INFORMATION SUPPLIED section start

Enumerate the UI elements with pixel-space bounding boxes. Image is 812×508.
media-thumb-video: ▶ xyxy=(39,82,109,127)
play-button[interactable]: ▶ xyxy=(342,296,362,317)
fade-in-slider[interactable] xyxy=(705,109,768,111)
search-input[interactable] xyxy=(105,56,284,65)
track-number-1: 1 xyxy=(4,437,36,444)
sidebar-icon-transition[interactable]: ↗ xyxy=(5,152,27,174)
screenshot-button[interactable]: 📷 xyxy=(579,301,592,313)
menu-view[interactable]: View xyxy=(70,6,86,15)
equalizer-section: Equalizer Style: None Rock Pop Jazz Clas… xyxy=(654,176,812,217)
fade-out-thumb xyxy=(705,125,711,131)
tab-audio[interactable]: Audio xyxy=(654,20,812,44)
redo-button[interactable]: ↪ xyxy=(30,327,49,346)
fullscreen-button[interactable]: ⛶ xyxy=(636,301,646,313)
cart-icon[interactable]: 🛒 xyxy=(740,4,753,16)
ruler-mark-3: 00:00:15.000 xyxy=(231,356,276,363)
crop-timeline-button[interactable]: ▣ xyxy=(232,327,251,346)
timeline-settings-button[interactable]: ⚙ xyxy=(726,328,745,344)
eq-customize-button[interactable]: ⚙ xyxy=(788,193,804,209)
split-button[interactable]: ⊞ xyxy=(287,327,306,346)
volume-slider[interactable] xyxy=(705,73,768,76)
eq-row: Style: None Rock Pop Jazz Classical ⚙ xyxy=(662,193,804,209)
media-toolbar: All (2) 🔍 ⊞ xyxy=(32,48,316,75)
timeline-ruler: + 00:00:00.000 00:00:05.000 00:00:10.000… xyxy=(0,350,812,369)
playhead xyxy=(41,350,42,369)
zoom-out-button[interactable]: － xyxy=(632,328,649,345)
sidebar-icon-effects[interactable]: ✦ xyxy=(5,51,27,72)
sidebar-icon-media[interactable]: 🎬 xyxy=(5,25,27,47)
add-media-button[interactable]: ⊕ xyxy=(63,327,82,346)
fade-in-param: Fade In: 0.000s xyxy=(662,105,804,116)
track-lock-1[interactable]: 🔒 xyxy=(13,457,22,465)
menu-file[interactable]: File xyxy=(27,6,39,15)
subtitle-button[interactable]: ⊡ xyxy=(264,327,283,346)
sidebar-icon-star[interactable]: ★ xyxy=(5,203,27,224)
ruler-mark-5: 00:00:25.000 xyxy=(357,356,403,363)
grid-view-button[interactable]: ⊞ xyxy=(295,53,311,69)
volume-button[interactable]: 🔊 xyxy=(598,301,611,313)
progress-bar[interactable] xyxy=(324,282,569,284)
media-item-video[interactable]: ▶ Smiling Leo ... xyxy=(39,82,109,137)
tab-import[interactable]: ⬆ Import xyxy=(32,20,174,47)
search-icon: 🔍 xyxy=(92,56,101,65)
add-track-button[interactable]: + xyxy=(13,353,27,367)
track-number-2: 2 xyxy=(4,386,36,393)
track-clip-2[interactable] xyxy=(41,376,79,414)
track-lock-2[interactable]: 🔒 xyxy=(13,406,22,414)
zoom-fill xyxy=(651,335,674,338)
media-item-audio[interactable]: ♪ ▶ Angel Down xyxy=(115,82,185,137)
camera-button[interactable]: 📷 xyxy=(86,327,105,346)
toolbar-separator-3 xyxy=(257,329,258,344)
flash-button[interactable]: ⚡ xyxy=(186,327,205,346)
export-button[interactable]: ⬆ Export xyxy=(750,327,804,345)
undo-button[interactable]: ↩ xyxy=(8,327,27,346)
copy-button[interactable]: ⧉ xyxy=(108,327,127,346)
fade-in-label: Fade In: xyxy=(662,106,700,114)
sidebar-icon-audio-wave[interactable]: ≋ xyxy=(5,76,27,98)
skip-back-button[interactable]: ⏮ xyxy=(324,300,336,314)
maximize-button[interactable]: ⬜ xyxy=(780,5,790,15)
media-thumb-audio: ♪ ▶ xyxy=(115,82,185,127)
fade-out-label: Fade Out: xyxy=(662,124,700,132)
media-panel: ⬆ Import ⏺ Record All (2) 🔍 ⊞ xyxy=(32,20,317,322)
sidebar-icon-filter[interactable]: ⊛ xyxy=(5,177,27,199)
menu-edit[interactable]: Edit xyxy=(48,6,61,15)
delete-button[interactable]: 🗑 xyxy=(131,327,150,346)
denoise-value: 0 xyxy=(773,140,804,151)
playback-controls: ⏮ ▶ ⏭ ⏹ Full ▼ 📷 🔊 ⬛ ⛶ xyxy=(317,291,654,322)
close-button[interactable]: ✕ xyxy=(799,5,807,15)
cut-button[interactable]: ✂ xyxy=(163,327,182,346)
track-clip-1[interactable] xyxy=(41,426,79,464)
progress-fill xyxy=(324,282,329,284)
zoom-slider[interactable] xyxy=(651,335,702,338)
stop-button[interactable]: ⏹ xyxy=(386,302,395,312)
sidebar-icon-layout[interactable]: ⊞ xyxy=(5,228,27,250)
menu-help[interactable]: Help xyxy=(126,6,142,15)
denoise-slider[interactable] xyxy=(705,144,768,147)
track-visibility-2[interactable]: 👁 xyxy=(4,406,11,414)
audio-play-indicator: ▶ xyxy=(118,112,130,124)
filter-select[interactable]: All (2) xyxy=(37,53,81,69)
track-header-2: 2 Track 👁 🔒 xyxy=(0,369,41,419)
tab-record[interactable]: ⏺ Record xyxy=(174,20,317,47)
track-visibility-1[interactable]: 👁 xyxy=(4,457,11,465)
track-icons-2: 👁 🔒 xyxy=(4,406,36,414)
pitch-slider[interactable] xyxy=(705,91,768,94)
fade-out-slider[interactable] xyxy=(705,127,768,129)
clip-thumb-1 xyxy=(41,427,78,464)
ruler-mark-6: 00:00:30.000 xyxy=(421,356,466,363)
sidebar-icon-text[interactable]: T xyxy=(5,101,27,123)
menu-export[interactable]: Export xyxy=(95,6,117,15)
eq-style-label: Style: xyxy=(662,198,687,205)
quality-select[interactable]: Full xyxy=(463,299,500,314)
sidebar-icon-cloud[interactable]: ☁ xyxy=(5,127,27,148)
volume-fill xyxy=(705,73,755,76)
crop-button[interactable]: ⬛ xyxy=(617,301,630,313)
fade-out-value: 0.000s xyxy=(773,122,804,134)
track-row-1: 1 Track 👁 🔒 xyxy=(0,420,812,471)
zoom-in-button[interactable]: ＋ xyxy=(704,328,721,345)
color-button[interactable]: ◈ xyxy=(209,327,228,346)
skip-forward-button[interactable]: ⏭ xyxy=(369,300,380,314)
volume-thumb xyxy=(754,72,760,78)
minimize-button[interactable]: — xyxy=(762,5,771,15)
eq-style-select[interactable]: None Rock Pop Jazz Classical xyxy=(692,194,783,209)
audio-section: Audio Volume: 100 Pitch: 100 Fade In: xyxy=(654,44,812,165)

INFORMATION SUPPLIED section end

Look over the listing. Pull out every line with the string "lock" in it.

→ **FINISHED EXERCISE**:
track-lock-1[interactable]: 🔒 xyxy=(13,457,22,465)
track-lock-2[interactable]: 🔒 xyxy=(13,406,22,414)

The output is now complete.